GREEN BAY – There was no news delivered Monday on Packers quarterback Aaron Rodgers’ status.
Head Coach Mike McCarthy said a number of scans were done Monday morning on Rodgers’ surgically repaired broken collarbone. Team physician Dr. Pat McKenzie and other experts are reviewing all the information, but no decision has been made.
“It is now in the evaluation stage,” McCarthy said on Monday afternoon. “There’s a number of medical opinions that will be involved in the decision.
“At this time, I do not have a clean decision for you or an update. That’s where it stands.”
Coming off injured reserve, Rodgers is first eligible to play in a game this Sunday in Carolina after missing the past seven contests. With overtime wins in the past two weeks, the Packers are 7-6 and still alive in the NFC playoff chase with three games remaining.
Tuesday is game-planning day for the coaching staff, so Rodgers’ availability would obviously factor into that process. McCarthy didn’t say when exactly he would know Rodgers’ status, but he joked, “If I don’t know tomorrow, we’re going to be putting Pat McKenzie on IR.”
“Hey, it’s a process. They’re evaluating and hopefully we will have a decision as soon as we can,” McCarthy said.
“At the end of the day, the organization is focused on doing what’s in the best interests of Aaron Rodgers’ health.”
Rodgers had surgery the week after the injury, which occurred on Oct. 15 in Minnesota. McCarthy described Rodgers’ rehab process as “exceptional,” as he has spent “an extraordinary amount of time” doing extra things to try to get healthy.
Two weeks ago in Pittsburgh, Rodgers threw passes upwards of 50 yards during pregame at Heinz Field, and he officially returned to practice on Dec. 2, one day before the Packers’ game against the Buccaneers.

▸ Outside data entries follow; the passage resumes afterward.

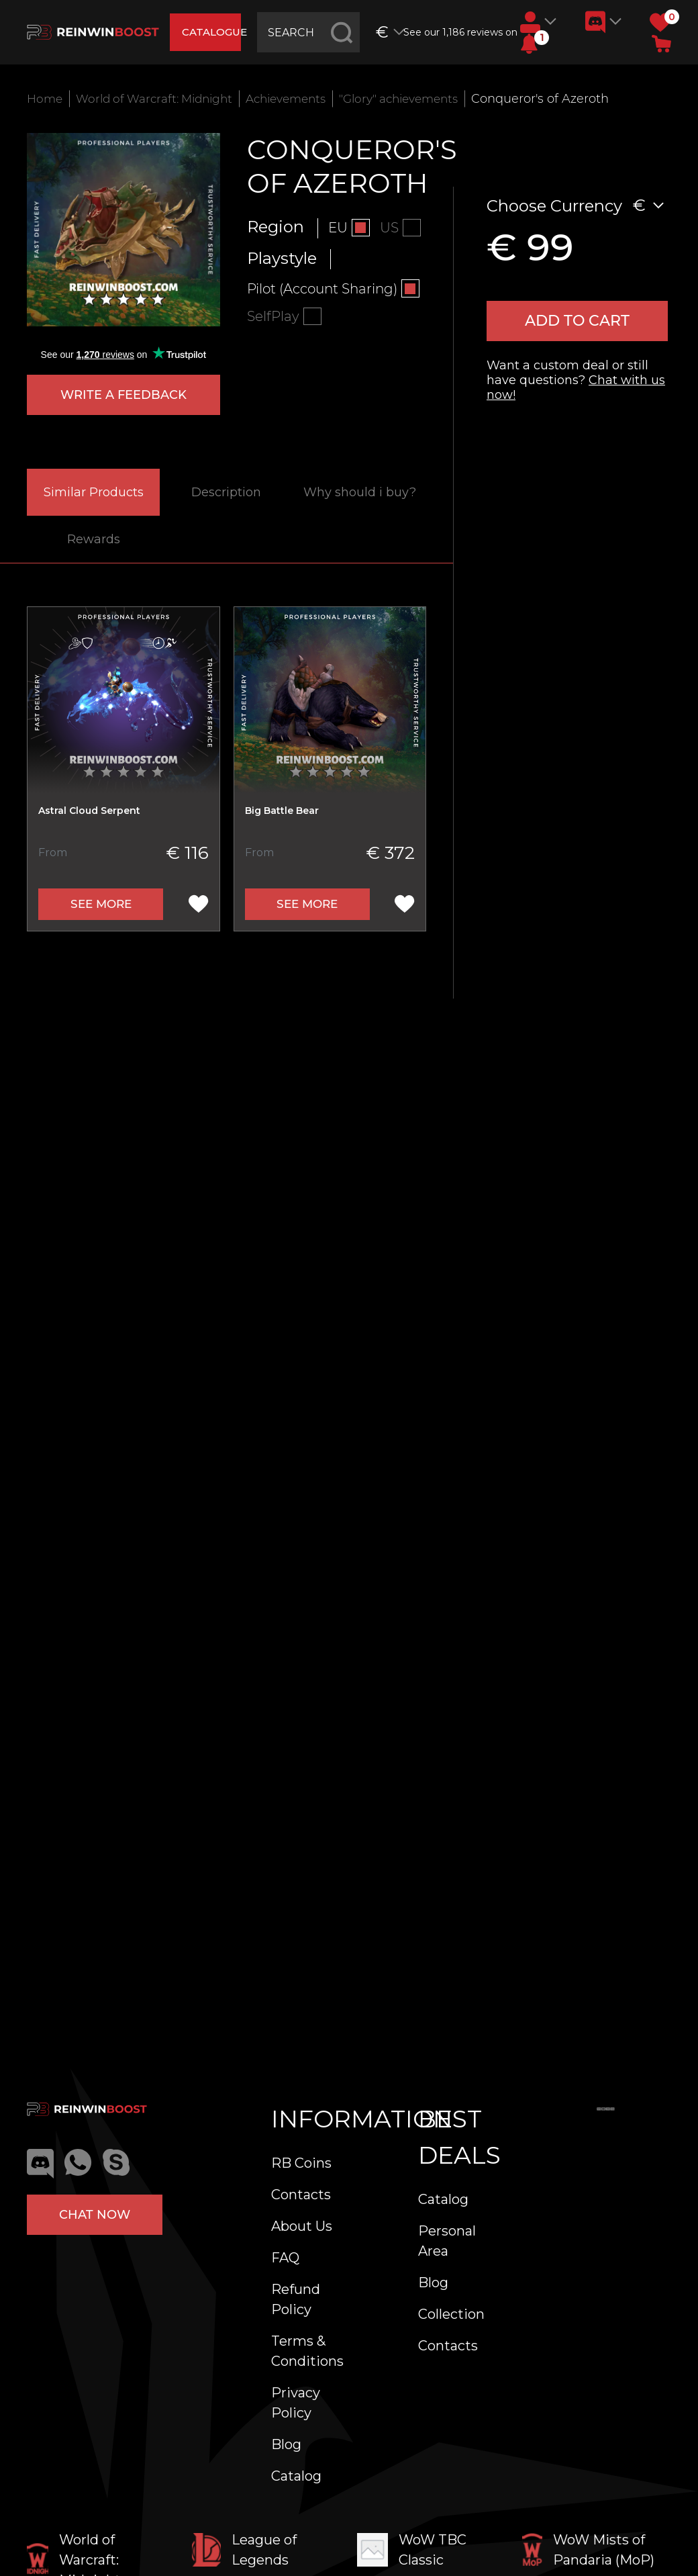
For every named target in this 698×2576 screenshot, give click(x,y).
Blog (286, 2444)
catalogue (214, 32)
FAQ (285, 2258)
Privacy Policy (295, 2403)
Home (45, 98)
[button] (529, 44)
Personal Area (447, 2241)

Last week, he ran the scout team in practice as backup QB Brett Hundley prepared for this past Sunday’s game in Cleveland, which would be his last start if Rodgers gets cleared this week.
“In his mind, he’s ready to go, if you watch him practice and the conversations with him,” McCarthy said. “But this is a medical decision. Dr. McKenzie is in touch with a number of different medical experts.”
Also on the injury front, McCarthy announced that veteran cornerback Davon House sustained a “significant” injury and would likely be out at least this week. House played through a shoulder injury in Cleveland and then was carted off the field in the fourth quarter with a back injury.
Hundley led the Packers back from a 14-point deficit in the fourth quarter to force overtime and eventually beat the Browns, performing well in the clutch once again. McCarthy called it “a great intangible to have,” but the coaching staff’s film review on Monday was more focused on a high number of mental errors that put the Packers in such a tough spot against a winless team.
One of those Hundley put on himself, botching the execution of a fourth-and-1 call at the Cleveland 10-yard line, squandering a chance to score points. But according to McCarthy, that was by no means an outlier for the team as a whole.
The offense had four consecutive scoreless drives after an opening TD march, and the defense allowed 136 rushing yards, including a damaging 5.0 yards per carry to a team with a middle-of-the-pack running game.
“We had a couple rough meetings this morning,” McCarthy said. “We didn’t play very well. Our grades overall as a team are probably some of the lowest we’ve had all year.
“That’s what we’re focused on. Too many mental errors. I was not happy in a lot of areas the way we played.”
That said, the challenges the Packers have faced this season, particularly without Rodgers for essentially half of it, have forged a high-character group McCarthy feels goes about its business the right way, and he doesn’t expect that to change over the final three weeks with a postseason spot at stake.
“They just stay the course. You can see it in the games,” McCarthy said. “We’ve had a number of come-from-behind victories. That speaks right to the character of your football team. That’s how you get through those things.
“There’s no deceptive play or secret defense. That’s all nonsense. It’s about their heart, and their belief, the way they stick together and keep fighting. That’s what that is.”